**PROBLEM TO SOLVE:**
How many lines of the listing below hold the word "optimization"? Answer with the number alone.

**INPUT MATERIAL:**
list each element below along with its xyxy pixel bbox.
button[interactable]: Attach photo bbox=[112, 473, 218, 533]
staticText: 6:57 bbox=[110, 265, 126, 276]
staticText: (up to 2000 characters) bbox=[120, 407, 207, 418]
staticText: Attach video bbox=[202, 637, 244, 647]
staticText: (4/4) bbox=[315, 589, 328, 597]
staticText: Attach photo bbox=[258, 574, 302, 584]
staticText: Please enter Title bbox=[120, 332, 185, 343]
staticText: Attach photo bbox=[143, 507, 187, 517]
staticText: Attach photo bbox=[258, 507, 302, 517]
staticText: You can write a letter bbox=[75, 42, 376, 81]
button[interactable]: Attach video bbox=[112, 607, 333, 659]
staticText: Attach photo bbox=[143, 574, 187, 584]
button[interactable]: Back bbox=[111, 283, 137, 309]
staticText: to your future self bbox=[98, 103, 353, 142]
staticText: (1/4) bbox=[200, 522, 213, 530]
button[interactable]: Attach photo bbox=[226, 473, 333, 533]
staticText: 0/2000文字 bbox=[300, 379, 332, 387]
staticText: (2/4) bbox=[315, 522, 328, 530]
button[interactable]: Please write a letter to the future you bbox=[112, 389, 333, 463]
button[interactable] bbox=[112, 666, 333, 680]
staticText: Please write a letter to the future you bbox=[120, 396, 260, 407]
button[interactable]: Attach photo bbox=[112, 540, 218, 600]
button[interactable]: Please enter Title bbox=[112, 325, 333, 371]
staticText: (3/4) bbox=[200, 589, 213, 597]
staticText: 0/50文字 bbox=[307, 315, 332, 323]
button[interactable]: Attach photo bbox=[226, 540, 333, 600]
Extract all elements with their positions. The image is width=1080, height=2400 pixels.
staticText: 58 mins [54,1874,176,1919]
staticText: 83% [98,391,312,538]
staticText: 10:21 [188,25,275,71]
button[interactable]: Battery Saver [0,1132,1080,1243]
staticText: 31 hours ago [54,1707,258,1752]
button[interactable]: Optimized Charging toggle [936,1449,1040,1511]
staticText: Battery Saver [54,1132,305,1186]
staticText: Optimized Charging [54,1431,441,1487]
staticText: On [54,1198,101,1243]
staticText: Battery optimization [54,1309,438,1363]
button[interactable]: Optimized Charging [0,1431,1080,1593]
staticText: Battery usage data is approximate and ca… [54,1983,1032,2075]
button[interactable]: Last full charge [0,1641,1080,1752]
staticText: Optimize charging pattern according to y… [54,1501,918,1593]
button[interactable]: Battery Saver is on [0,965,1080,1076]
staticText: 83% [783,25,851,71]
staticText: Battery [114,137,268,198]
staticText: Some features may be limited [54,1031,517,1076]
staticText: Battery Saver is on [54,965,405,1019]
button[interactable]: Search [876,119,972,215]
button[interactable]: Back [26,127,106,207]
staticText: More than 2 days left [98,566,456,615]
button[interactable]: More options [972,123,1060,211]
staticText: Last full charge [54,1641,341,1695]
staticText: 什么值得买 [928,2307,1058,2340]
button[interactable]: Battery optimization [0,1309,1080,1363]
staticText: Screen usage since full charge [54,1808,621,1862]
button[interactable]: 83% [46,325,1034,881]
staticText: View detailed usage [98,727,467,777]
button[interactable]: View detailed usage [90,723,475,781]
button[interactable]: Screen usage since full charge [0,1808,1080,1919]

---

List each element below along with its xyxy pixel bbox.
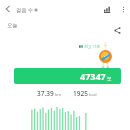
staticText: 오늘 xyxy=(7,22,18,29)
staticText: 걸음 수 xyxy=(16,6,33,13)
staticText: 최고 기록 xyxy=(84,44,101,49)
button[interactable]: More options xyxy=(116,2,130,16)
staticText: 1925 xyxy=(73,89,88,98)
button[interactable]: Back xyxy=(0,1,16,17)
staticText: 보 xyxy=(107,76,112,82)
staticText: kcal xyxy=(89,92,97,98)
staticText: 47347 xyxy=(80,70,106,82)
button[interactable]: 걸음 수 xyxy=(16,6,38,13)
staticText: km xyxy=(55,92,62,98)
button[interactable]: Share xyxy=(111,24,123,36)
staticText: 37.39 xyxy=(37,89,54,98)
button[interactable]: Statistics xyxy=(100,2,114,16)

...

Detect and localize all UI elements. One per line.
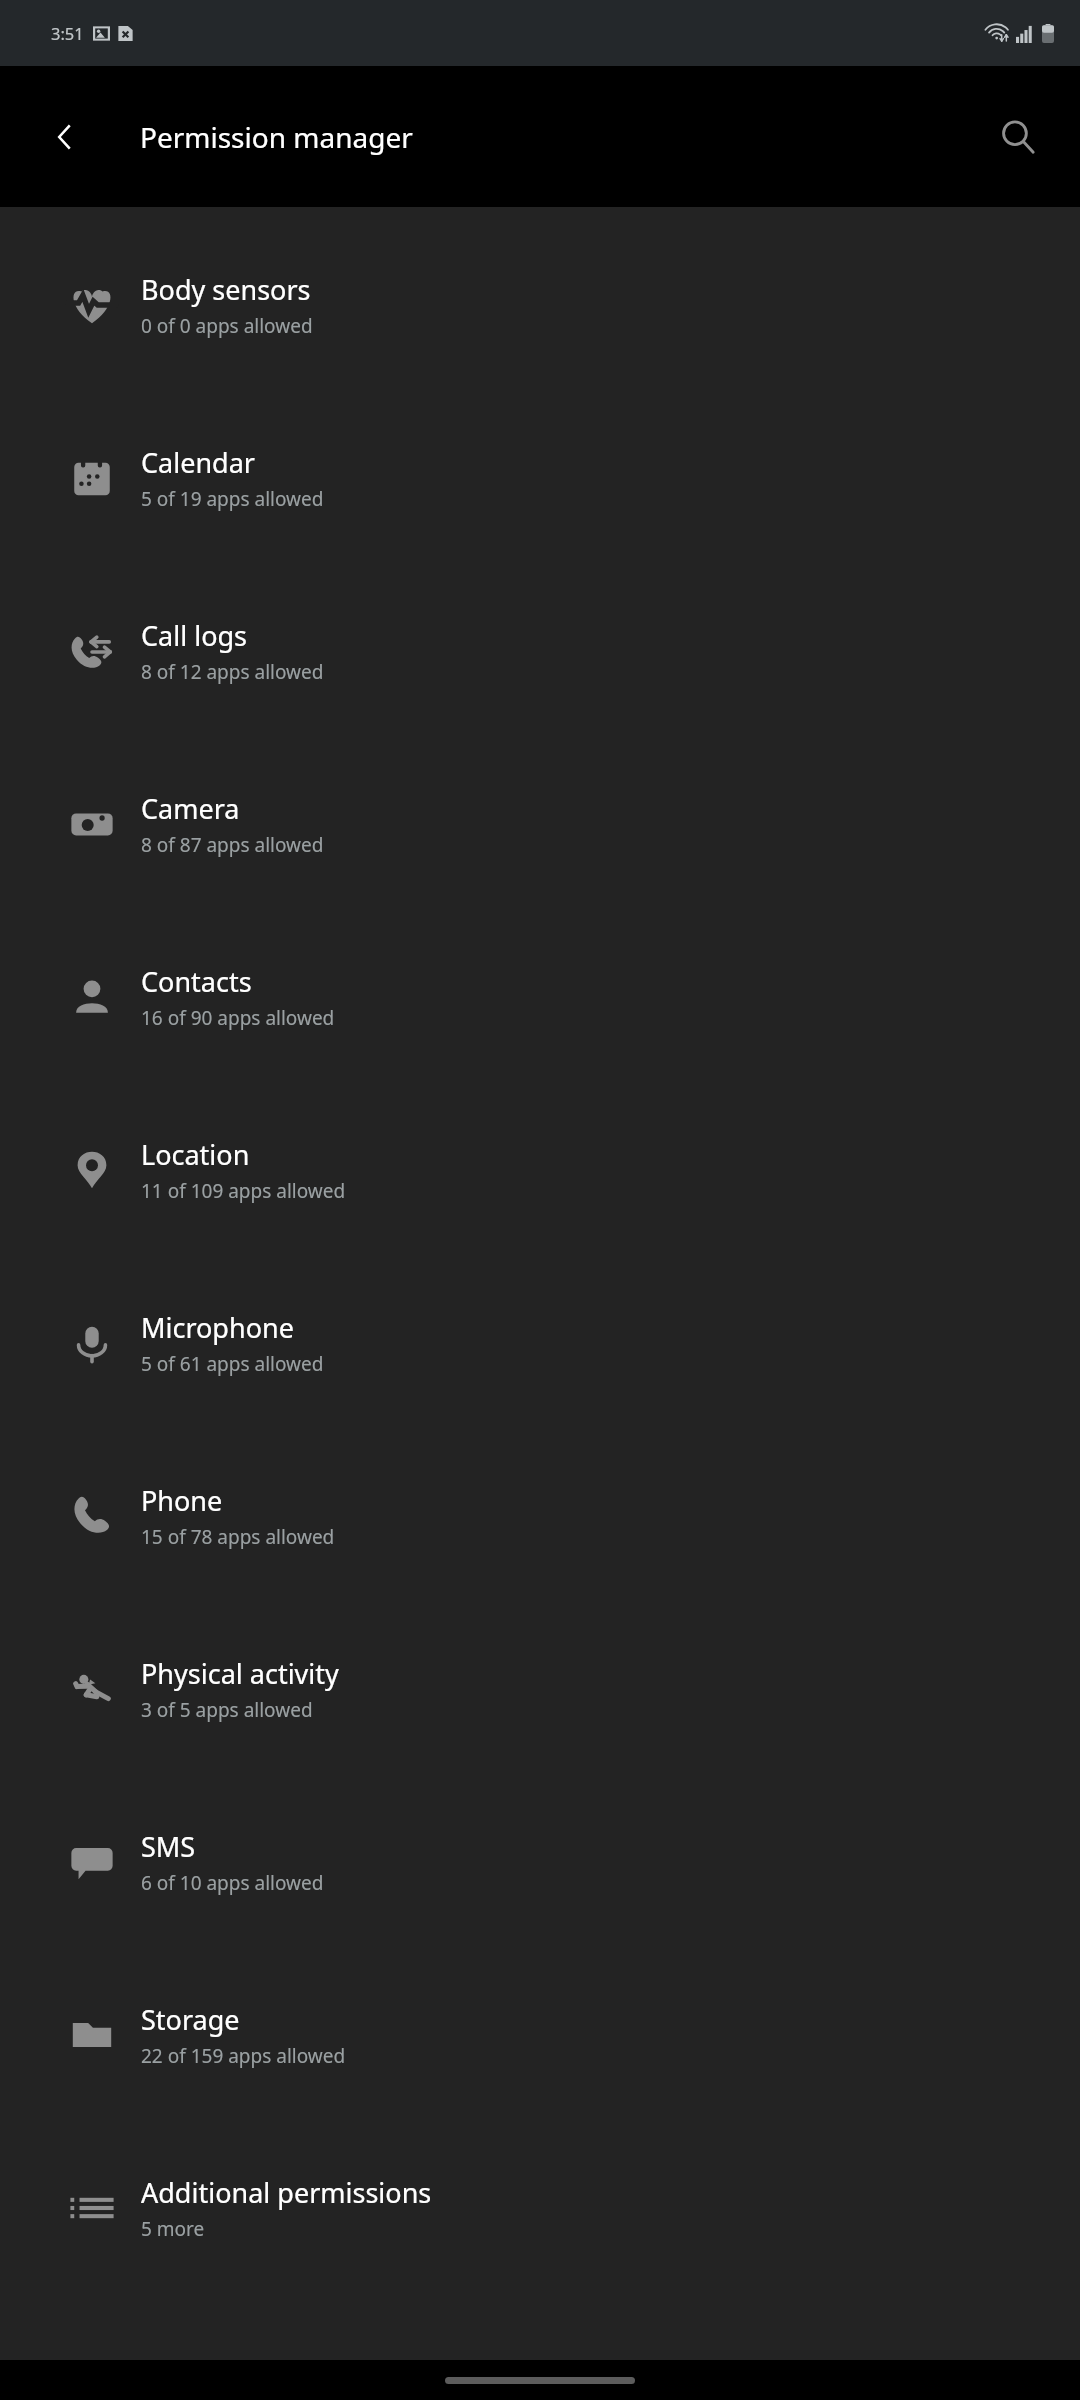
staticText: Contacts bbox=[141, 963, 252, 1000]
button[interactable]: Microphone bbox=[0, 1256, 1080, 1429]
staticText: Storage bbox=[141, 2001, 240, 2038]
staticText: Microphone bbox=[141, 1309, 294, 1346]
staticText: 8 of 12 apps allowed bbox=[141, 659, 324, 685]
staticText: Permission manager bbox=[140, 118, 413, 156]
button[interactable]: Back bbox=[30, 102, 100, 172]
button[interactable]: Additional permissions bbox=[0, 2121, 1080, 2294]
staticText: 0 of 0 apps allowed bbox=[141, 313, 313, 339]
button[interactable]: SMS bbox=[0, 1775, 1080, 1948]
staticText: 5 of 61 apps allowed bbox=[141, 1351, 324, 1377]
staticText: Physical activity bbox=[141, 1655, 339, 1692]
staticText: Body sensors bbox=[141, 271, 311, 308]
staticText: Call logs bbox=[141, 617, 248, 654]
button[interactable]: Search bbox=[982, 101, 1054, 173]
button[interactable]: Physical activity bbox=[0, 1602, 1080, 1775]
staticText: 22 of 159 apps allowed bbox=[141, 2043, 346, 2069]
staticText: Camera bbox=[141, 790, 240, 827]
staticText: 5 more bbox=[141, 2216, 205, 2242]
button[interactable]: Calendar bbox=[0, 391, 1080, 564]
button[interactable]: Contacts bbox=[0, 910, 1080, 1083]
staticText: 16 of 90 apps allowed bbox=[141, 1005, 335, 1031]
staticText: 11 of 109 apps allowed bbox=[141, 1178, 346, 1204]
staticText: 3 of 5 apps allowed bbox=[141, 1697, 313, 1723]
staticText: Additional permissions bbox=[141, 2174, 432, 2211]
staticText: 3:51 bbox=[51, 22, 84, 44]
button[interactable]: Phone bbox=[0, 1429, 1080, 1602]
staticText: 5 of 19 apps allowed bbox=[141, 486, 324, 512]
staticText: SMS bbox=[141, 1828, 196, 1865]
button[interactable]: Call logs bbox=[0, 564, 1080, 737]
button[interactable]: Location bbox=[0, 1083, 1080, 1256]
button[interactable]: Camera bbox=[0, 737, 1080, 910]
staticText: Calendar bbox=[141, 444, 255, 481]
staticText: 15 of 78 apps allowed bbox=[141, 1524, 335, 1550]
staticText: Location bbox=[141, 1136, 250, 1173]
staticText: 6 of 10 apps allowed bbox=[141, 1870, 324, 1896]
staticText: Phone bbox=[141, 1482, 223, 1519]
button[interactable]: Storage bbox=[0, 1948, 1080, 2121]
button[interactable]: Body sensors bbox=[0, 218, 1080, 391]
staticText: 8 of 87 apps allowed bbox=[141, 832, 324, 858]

**OUTPUT FOR THIS EXERCISE:**
2